--- Prompt ---
Once the pictures are set aside, print the records that follow exactly as written.

--- Stored items ---
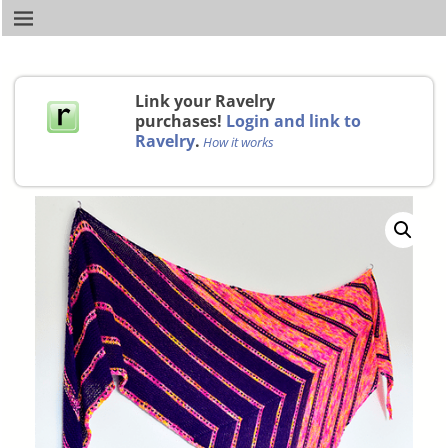
Link your Ravelry
purchases!
Login and link to
Ravelry
.
How it works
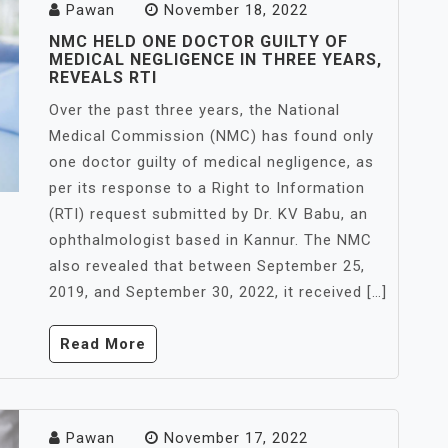
Pawan
November 18, 2022
NMC HELD ONE DOCTOR GUILTY OF
MEDICAL NEGLIGENCE IN THREE YEARS,
REVEALS RTI
Over the past three years, the National
Medical Commission (NMC) has found only
one doctor guilty of medical negligence, as
per its response to a Right to Information
(RTI) request submitted by Dr. KV Babu, an
ophthalmologist based in Kannur. The NMC
also revealed that between September 25,
2019, and September 30, 2022, it received […]
Read More
Pawan
November 17, 2022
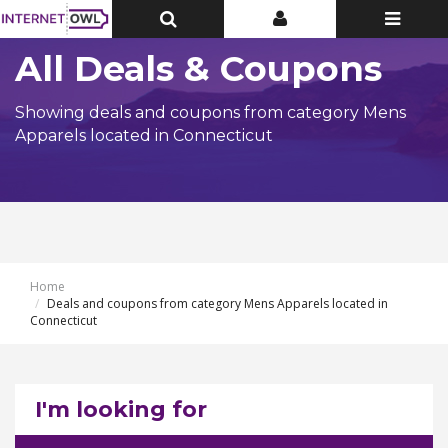
Toggle
Toggle
Toggle
Top
Top
navigatio
Bar
Bar
All Deals & Coupons
Showing deals and coupons from category Mens
Apparels located in Connecticut
Home
Deals and coupons from category Mens Apparels located in
Connecticut
I'm looking for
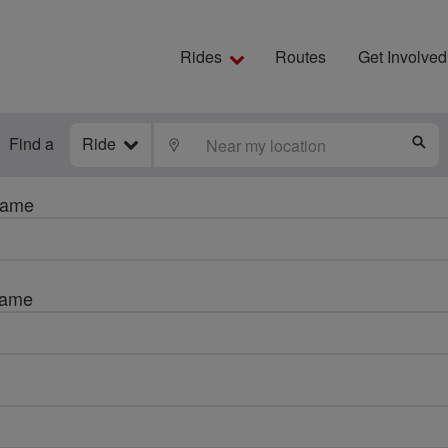
Rides
Routes
Get Involved
Find a
Ride
LOCATE
S
name
name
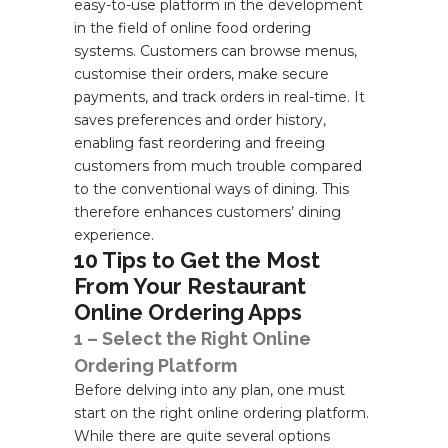
easy-to-use platform in the development
in the field of online food ordering
systems. Customers can browse menus,
customise their orders, make secure
payments, and track orders in real-time. It
saves preferences and order history,
enabling fast reordering and freeing
customers from much trouble compared
to the conventional ways of dining. This
therefore enhances customers’ dining
experience.
10 Tips to Get the Most
From Your Restaurant
Online Ordering Apps
1 – Select the Right Online
Ordering Platform
Before delving into any plan, one must
start on the right online ordering platform.
While there are quite several options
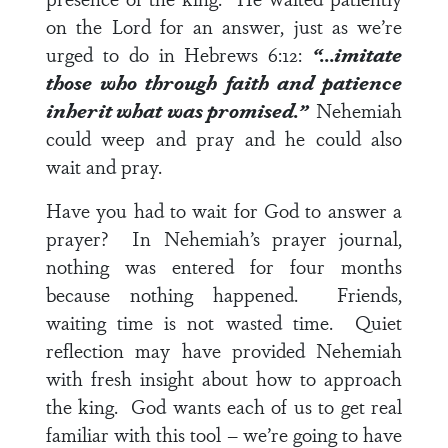
on the Lord for an answer, just as we’re
urged to do in
Hebrews 6:12
:
“…imitate
those who through faith and
patience
inherit what was promised.”
Nehemiah
could weep and pray and he could also
wait and pray.
Have you had to wait for God to answer a
prayer? In Nehemiah’s prayer journal,
nothing was entered for four months
because nothing happened. Friends,
waiting time is not wasted time. Quiet
reflection may have provided Nehemiah
with fresh insight about how to approach
the king. God wants each of us to get real
familiar with this tool – we’re going to have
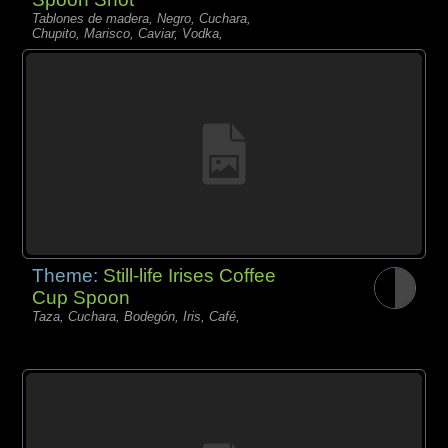
Tablones de madera, Negro, Cuchara,
Chupito, Marisco, Caviar, Vodka,
Theme:
Still-life Irises Coffee
Cup Spoon
Taza, Cuchara, Bodegón, Iris, Café,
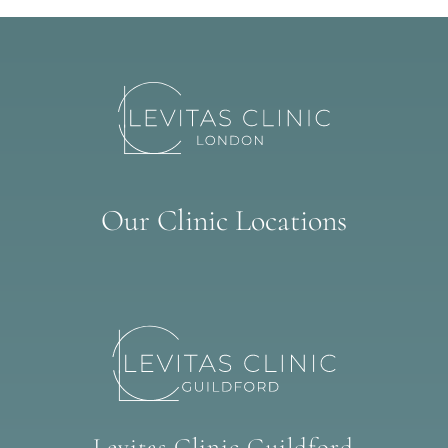
Our Clinic Locations
Levitas Clinic Guildford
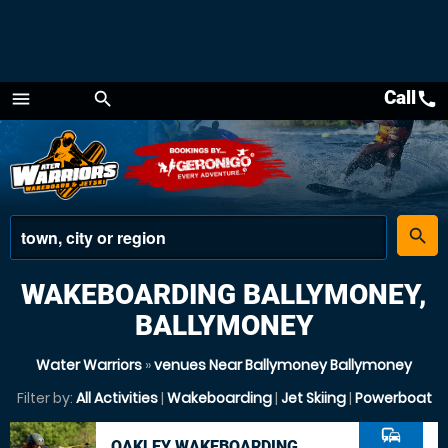
Call
call
menu
search
Menu
place
search
WAKEBOARDING BALLYMONEY,
BALLYMONEY
Water Warriors
»
venues Near Ballymoney Ballymoney
Filter by:
All Activities
|
Wakeboarding
|
Jet Skiing
|
Powerboat
commute
OAKLEY WAKEBOARDING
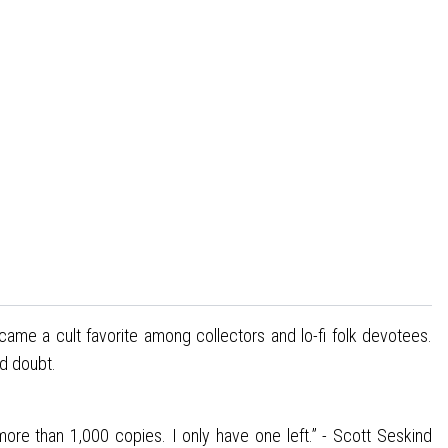
ecame a cult favorite among collectors and lo-fi folk devotees.
nd doubt.
ore than 1,000 copies. I only have one left.” - Scott Seskind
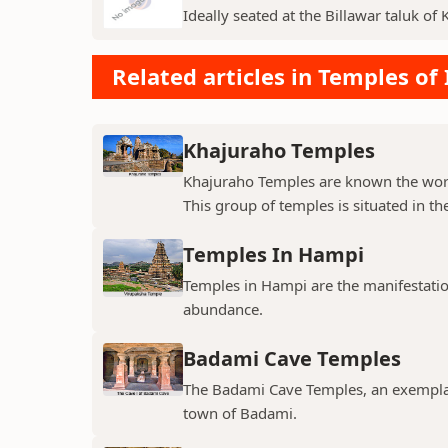
Ideally seated at the Billawar taluk of 
Related articles in Temples of 
Khajuraho Temples
Khajuraho Temples are known the world
This group of temples is situated in the
Temples In Hampi
Temples in Hampi are the manifestations
abundance.
Badami Cave Temples
The Badami Cave Temples, an exemplary
town of Badami.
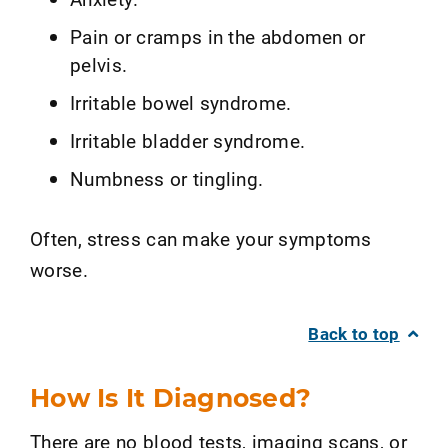
Pain or cramps in the abdomen or
pelvis.
Irritable bowel syndrome.
Irritable bladder syndrome.
Numbness or tingling.
Often, stress can make your symptoms
worse.
Back to top
How Is It Diagnosed?
There are no blood tests, imaging scans, or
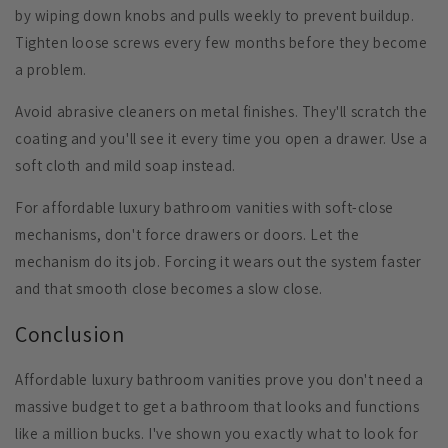
by
wiping down knobs and pulls
weekly to prevent buildup.
Tighten loose screws
every few months before they become
a problem.
Avoid abrasive cleaners
on metal finishes. They'll scratch the
coating and you'll see it every time you open a drawer. Use a
soft cloth and mild soap instead.
For affordable luxury bathroom vanities with soft-close
mechanisms, don't force drawers or doors. Let the
mechanism do its job. Forcing it wears out the system faster
and that smooth close becomes a slow close.
Conclusion
Affordable luxury bathroom vanities prove you don't need a
massive budget to get a bathroom that looks and functions
like a million bucks. I've shown you exactly what to look for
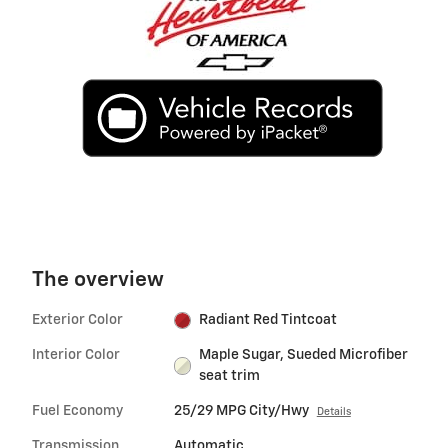
The overview
Exterior Color
Radiant Red Tintcoat
Interior Color
Maple Sugar, Sueded Microfiber
seat trim
Fuel Economy
25/29 MPG City/Hwy
Details
Transmission
Automatic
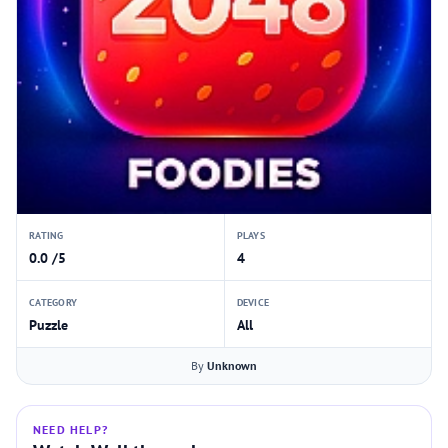
RATING
PLAYS
0.0 /5
4
CATEGORY
DEVICE
Puzzle
All
By
Unknown
NEED HELP?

--- Reply to the task ---
Link your Ravelry
purchases!
Login and link to
Ravelry
.
How it works
Pawan
November 18, 2022
NMC HELD ONE DOCTOR GUILTY OF
MEDICAL NEGLIGENCE IN THREE YEARS,
REVEALS RTI
Over the past three years, the National
Medical Commission (NMC) has found only
one doctor guilty of medical negligence, as
per its response to a Right to Information
(RTI) request submitted by Dr. KV Babu, an
ophthalmologist based in Kannur. The NMC
also revealed that between September 25,
2019, and September 30, 2022, it received […]
Read More
Pawan
November 17, 2022
Toggle
Toggle
Toggle
Top
Top
navigatio
Bar
Bar
All Deals & Coupons
Showing deals and coupons from category Mens
Apparels located in Connecticut
Home
Deals and coupons from category Mens Apparels located in
Connecticut
I'm looking for
Rides
Routes
Get Involved
Find a
Ride
LOCATE
S
name
name
easy-to-use platform in the development
in the field of online food ordering
systems. Customers can browse menus,
customise their orders, make secure
payments, and track orders in real-time. It
saves preferences and order history,
enabling fast reordering and freeing
customers from much trouble compared
to the conventional ways of dining. This
therefore enhances customers’ dining
experience.
10 Tips to Get the Most
From Your Restaurant
Online Ordering Apps
1 – Select the Right Online
Ordering Platform
Before delving into any plan, one must
start on the right online ordering platform.
While there are quite several options
on the Lord for an answer, just as we’re
urged to do in
Hebrews 6:12
:
“…imitate
those who through faith and
patience
inherit what was promised.”
Nehemiah
could weep and pray and he could also
wait and pray.
Have you had to wait for God to answer a
prayer? In Nehemiah’s prayer journal,
nothing was entered for four months
because nothing happened. Friends,
waiting time is not wasted time. Quiet
reflection may have provided Nehemiah
with fresh insight about how to approach
the king. God wants each of us to get real
familiar with this tool – we’re going to have
Tablones de madera, Negro, Cuchara,
Chupito, Marisco, Caviar, Vodka,
Theme:
Still-life Irises Coffee
Cup Spoon
Taza, Cuchara, Bodegón, Iris, Café,
Our Clinic Locations
Levitas Clinic Guildford
Call
call
menu
search
Menu
place
search
WAKEBOARDING BALLYMONEY,
BALLYMONEY
Water Warriors
»
venues Near Ballymoney Ballymoney
Filter by:
All Activities
|
Wakeboarding
|
Jet Skiing
|
Powerboat
commute
OAKLEY WAKEBOARDING
ecame a cult favorite among collectors and lo-fi folk devotees.
nd doubt.
ore than 1,000 copies. I only have one left.” - Scott Seskind
Ideally seated at the Billawar taluk of 
Related articles in Temples of 
Khajuraho Temples
Khajuraho Temples are known the world
This group of temples is situated in the
Temples In Hampi
Temples in Hampi are the manifestations
abundance.
Badami Cave Temples
The Badami Cave Temples, an exemplary
town of Badami.
Pain or cramps in the abdomen or
pelvis.
Irritable bowel syndrome.
Irritable bladder syndrome.
Numbness or tingling.
Often, stress can make your symptoms
worse.
Back to top
How Is It Diagnosed?
There are no blood tests, imaging scans, or
by
wiping down knobs and pulls
weekly to prevent buildup.
Tighten loose screws
every few months before they become
a problem.
Avoid abrasive cleaners
on metal finishes. They'll scratch the
coating and you'll see it every time you open a drawer. Use a
soft cloth and mild soap instead.
For affordable luxury bathroom vanities with soft-close
mechanisms, don't force drawers or doors. Let the
mechanism do its job. Forcing it wears out the system faster
and that smooth close becomes a slow close.
Conclusion
Affordable luxury bathroom vanities prove you don't need a
massive budget to get a bathroom that looks and functions
like a million bucks. I've shown you exactly what to look for
The overview
Exterior Color
Radiant Red Tintcoat
Interior Color
Maple Sugar, Sueded Microfiber
seat trim
Fuel Economy
25/29 MPG City/Hwy
Details
Transmission
Automatic
RATING
PLAYS
0.0 /5
4
CATEGORY
DEVICE
Puzzle
All
By
Unknown
NEED HELP?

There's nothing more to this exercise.